Ghislain Benhessa, Le Totem de l’État de droit, Concept flou, conséquences claires, éd. L’Artilleur, 2021, 240 pages, 18€.

Devenu un argument politique, fréquemment employé, il s’agit pourtant d’un concept philosophico-juridique difficile à définir.

C’est avant tout à ce travail de définition que se livre Benhessa, non sans déplorer que les promoteurs actuels de ce concept ne s’encombrent pas de la même rigueur intellectuelle en ayant fait de cette notion le « talisman ultime des démocraties occidentales, qui signifie tout à la fois, dans un gigantesque maelstrom, séparation des pouvoirs, indépendance de la justice, égalité devant la loi, transparence de l’action publique, liberté de la presse et de l’audiovisuel, pluralisme des partis politiques, et naturellement défense des droits fondamentaux et lutte contre les discriminations […] Un talisman dont les pouvoirs s’accroissent à mesure que d’énièmes droits lui sont implémentés, en fonction du contexte et des demandes sociales. »

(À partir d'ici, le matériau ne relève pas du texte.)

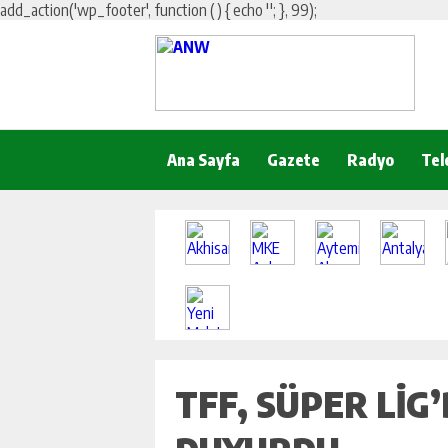
add_action('wp_footer', function () { echo '
'; }, 99);
Ana Sayfa
Gazete
Radyo
Tel
TFF, SÜPER LIG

L’État de droit est désormais cet outil permettant de faire passer l’intérêt général au second plan, forgeant un édifice dont les contours changent au gré de « valeurs protéiformes » défendus becs et ongles par le juge, figure centrale d’un système privilégiant la légalité à la légitimité ; en somme, « l’État de droit est devenu l’exercice du droit contre l’État », « l’outil de privatisation du monde au détriment du collectif, le cheval de Troie des doléances les plus diverses et les plus chamarrées. », un « dédale des libertés et des droits fondamentaux, sous l’autorité des juges. »

Deux conceptions du droit

Le modèle d’Hans Kelsen l’a emporté sur les conceptions de Carl Schmitt, un affrontement que Benhessa résume à merveille dans des pages consacrées à ce qu’il appelle le « combat des chefs » entre le « chevalier blanc » Kelsen et le « chevalier noir » Schmitt, le premier construisant un « système de compréhension du monde qui repose entièrement sur le droit », un « modèle scientifique de l’État de droit », le second en traquant les « apories et les angles morts » et puisant dans la « théologie et l’histoire des idées pour lui opposer le concept d’état d’exception ».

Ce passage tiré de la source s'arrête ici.